――「へぇ、死ぬんだ?じゃあ、私も一緒に死んじゃおうかな。この病院の屋上から飛び降りて、さ」


 この声は……私だ。

 この場面は?外?……いや、違う。どこかの建物の上?……病院の屋上?

 そして、私の目の前にいて、私と会話をしている人物は……。


「ぐ……あ……う……!」

「桃花、さん……!」


 ……そうだ。


 ――「あっ、僕は天霧春人です。ちなみに高校3年生です」


 春人、だ。

 なんで?どうして?どうして……春人が?私は以前、春人に会ったことがあるの?!告白されたあの時、私は春人と初対面じゃなかったのっ?!

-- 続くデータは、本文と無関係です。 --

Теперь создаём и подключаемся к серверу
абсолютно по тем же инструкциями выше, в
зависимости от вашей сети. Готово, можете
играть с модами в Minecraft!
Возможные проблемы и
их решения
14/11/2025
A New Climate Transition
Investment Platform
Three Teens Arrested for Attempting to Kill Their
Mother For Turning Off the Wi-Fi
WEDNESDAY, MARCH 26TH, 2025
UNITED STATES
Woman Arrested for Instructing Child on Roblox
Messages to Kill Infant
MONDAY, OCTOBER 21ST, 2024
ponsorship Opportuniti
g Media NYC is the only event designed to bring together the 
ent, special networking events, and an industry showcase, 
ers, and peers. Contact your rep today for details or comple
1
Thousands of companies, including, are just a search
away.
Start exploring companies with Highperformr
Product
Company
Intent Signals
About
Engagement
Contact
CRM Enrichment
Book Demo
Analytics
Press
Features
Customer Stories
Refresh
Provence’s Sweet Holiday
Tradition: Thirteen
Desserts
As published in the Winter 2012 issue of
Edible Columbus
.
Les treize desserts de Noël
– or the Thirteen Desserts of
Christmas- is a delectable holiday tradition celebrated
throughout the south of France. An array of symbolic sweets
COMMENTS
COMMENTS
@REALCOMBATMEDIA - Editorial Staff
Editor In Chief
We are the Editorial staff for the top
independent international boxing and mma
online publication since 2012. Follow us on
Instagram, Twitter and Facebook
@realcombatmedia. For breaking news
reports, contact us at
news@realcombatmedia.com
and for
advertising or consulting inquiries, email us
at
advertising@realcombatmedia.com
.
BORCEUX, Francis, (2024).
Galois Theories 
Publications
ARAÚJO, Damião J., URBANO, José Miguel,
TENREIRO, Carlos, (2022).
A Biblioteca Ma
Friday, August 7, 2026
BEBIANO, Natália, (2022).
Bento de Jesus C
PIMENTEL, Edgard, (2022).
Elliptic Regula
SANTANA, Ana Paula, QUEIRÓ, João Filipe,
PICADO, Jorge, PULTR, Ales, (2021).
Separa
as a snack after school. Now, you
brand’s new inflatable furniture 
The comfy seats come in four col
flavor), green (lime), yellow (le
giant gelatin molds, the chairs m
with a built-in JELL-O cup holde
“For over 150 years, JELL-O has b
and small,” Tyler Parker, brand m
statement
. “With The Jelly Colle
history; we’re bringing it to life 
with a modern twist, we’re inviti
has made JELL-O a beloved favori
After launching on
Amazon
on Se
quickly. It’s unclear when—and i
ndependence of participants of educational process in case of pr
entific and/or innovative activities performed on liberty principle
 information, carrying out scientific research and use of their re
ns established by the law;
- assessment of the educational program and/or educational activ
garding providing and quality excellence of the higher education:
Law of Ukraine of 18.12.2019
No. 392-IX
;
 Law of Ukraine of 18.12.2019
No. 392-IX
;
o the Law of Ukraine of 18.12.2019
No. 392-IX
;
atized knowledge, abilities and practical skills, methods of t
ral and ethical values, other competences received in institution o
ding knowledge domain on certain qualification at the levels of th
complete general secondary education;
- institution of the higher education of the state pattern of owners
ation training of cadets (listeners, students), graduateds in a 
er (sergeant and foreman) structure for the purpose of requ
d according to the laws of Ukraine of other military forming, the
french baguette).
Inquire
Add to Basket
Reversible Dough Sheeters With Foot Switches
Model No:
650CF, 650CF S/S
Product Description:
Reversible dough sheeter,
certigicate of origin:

 ――「ほら!やっぱりアンタの方が年上じゃないの!あっ、私は中学1年生ね」


 まだ学生だった頃の春人の表情が頭を掠めた瞬間、それがキッカケだと言わんばかりに、頭の中で次々と失われた記憶が再生されていく。


 ……思い……出した。

 全部、全部……思い出した。


 当時、大好きだった榊先輩に雪子ちゃんという彼女がいるって知った私は、告白をするという行動の前に、フラれたということが分かって……どんどんと塞ぎ込むようになっていったんだ。